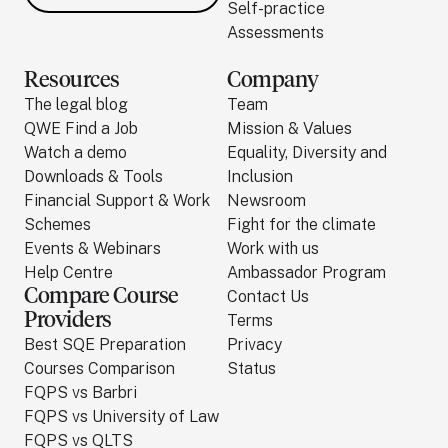
Self-practice
Assessments
Resources
Company
The legal blog
Team
QWE Find a Job
Mission & Values
Watch a demo
Equality, Diversity and
Downloads & Tools
Inclusion
Financial Support & Work
Newsroom
Schemes
Fight for the climate
Events & Webinars
Work with us
Help Centre
Ambassador Program
Compare Course
Contact Us
Providers
Terms
Best SQE Preparation
Privacy
Courses Comparison
Status
FQPS vs Barbri
FQPS vs University of Law
FQPS vs QLTS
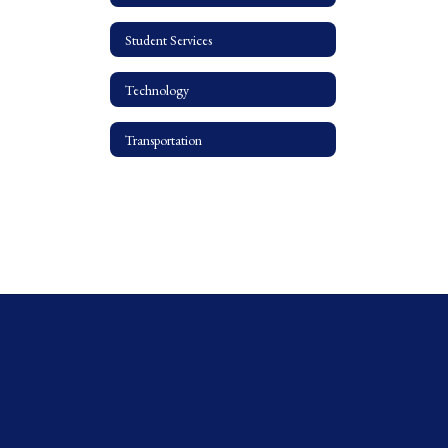
Student Services
Technology
Transportation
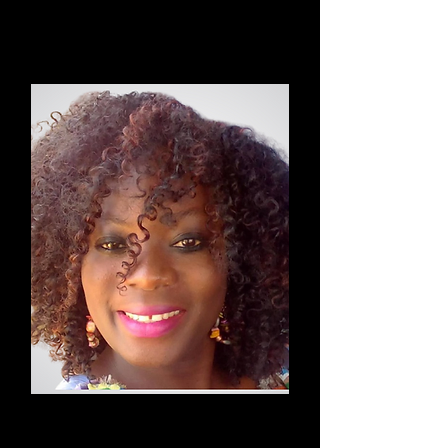
Kundalini & Energizing Yoga
Susan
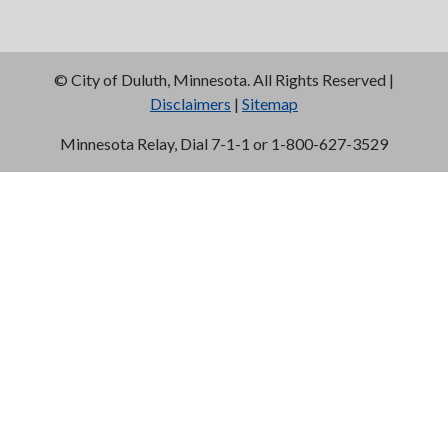
©
City of Duluth, Minnesota. All Rights Reserved |
Disclaimers
|
Sitemap
Minnesota Relay, Dial 7-1-1 or 1-800-627-3529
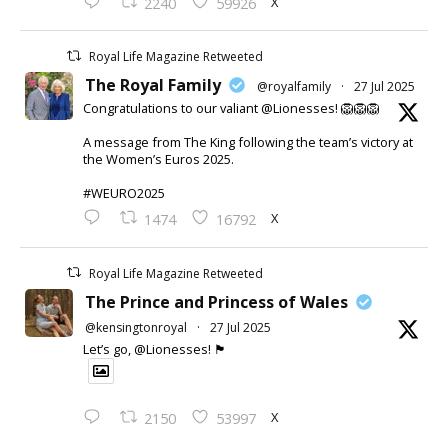
X
2240
59926
Royal Life Magazine Retweeted
The Royal Family
@royalfamily
·
27 Jul 2025
Congratulations to our valiant @Lionesses! 🦁🦁🦁
A message from The King following the team’s victory at
the Women’s Euros 2025.
#WEURO2025
X
1474
16792
Royal Life Magazine Retweeted
The Prince and Princess of Wales
@kensingtonroyal
·
27 Jul 2025
Let’s go, @Lionesses! 🏴󠁧󠁢󠁥󠁮󠁧󠁿
X
2150
53997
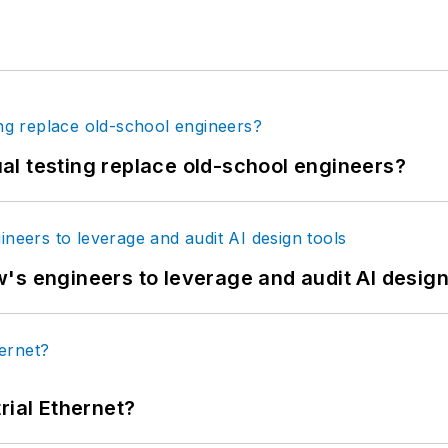
tual testing replace old-school engineers?
's engineers to leverage and audit AI design
rial Ethernet?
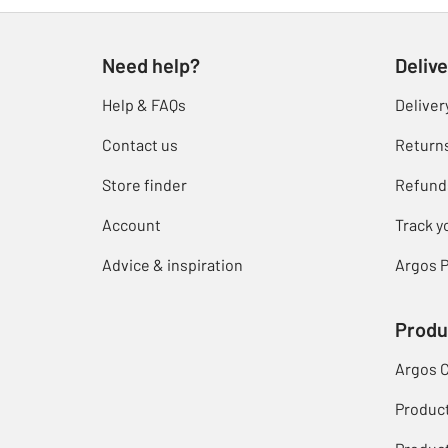
Need help?
Delive
Help & FAQs
Deliver
Contact us
Return
Store finder
Refund
Account
Track y
Advice & inspiration
Argos P
Produ
Argos 
Produc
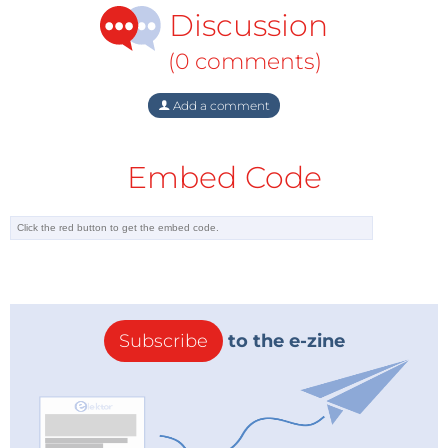
Discussion
(0 comments)
Add a comment
Embed Code
Subscribe
to the e-zine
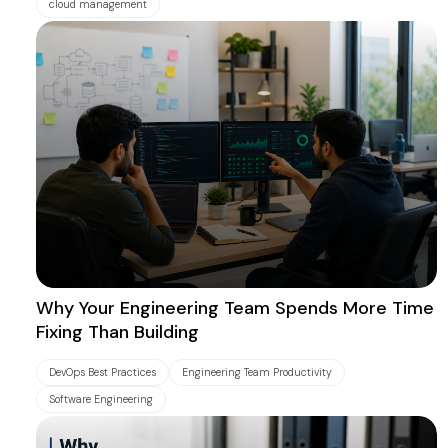
cloud management
Why Your Engineering Team Spends More Time
Fixing Than Building
DevOps Best Practices
Engineering Team Productivity
Software Engineering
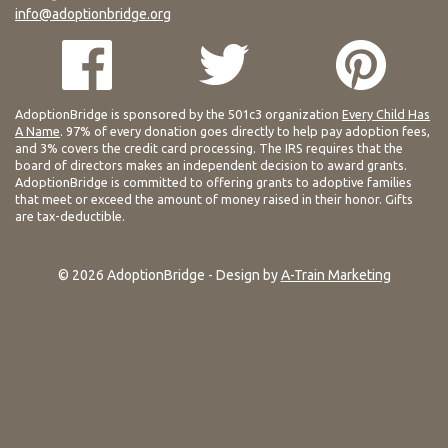
info@adoptionbridge.org
AdoptionBridge is sponsored by the 501c3 organization
Every Child Has
A Name
. 97% of every donation goes directly to help pay adoption fees,
and 3% covers the credit card processing. The IRS requires that the
board of directors makes an independent decision to award grants.
AdoptionBridge is committed to offering grants to adoptive families
that meet or exceed the amount of money raised in their honor. Gifts
are tax-deductible.
© 2026 AdoptionBridge - Design by
A-Train Marketing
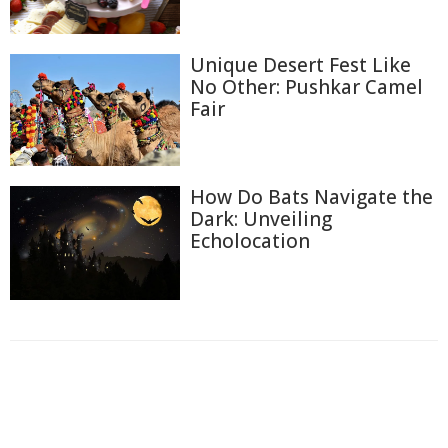
Unique Desert Fest Like
No Other: Pushkar Camel
Fair
How Do Bats Navigate the
Dark: Unveiling
Echolocation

### Problem details
Hand back the records above exactly as they are, pictures excluded.

### Task result
Self-practice
Assessments
Resources
Company
The legal blog
Team
QWE Find a Job
Mission & Values
Watch a demo
Equality, Diversity and
Downloads & Tools
Inclusion
Financial Support & Work
Newsroom
Schemes
Fight for the climate
Events & Webinars
Work with us
Help Centre
Ambassador Program
Compare Course
Contact Us
Providers
Terms
Best SQE Preparation
Privacy
Courses Comparison
Status
FQPS vs Barbri
FQPS vs University of Law
FQPS vs QLTS
Student Services
Technology
Transportation
Kundalini & Energizing Yoga
Susan
©
City of Duluth, Minnesota. All Rights Reserved |
Disclaimers
|
Sitemap
Minnesota Relay, Dial 7-1-1 or 1-800-627-3529
X
2240
59926
Royal Life Magazine Retweeted
The Royal Family
@royalfamily
·
27 Jul 2025
Congratulations to our valiant @Lionesses! 🦁🦁🦁
A message from The King following the team’s victory at
the Women’s Euros 2025.
#WEURO2025
X
1474
16792
Royal Life Magazine Retweeted
The Prince and Princess of Wales
@kensingtonroyal
·
27 Jul 2025
Let’s go, @Lionesses! 🏴󠁧󠁢󠁥󠁮󠁧󠁿
X
2150
53997
tual testing replace old-school engineers?
's engineers to leverage and audit AI design
rial Ethernet?
Need help?
Delive
Help & FAQs
Deliver
Contact us
Return
Store finder
Refund
Account
Track y
Advice & inspiration
Argos P
Produ
Argos 
Produc
Discussion
(0 comments)
Add a comment
Embed Code
Subscribe
to the e-zine
cloud management
Why Your Engineering Team Spends More Time
Fixing Than Building
DevOps Best Practices
Engineering Team Productivity
Software Engineering
info@adoptionbridge.org
AdoptionBridge is sponsored by the 501c3 organization
Every Child Has
A Name
. 97% of every donation goes directly to help pay adoption fees,
and 3% covers the credit card processing. The IRS requires that the
board of directors makes an independent decision to award grants.
AdoptionBridge is committed to offering grants to adoptive families
that meet or exceed the amount of money raised in their honor. Gifts
are tax-deductible.
© 2026 AdoptionBridge - Design by
A-Train Marketing
Unique Desert Fest Like
No Other: Pushkar Camel
Fair
How Do Bats Navigate the
Dark: Unveiling
Echolocation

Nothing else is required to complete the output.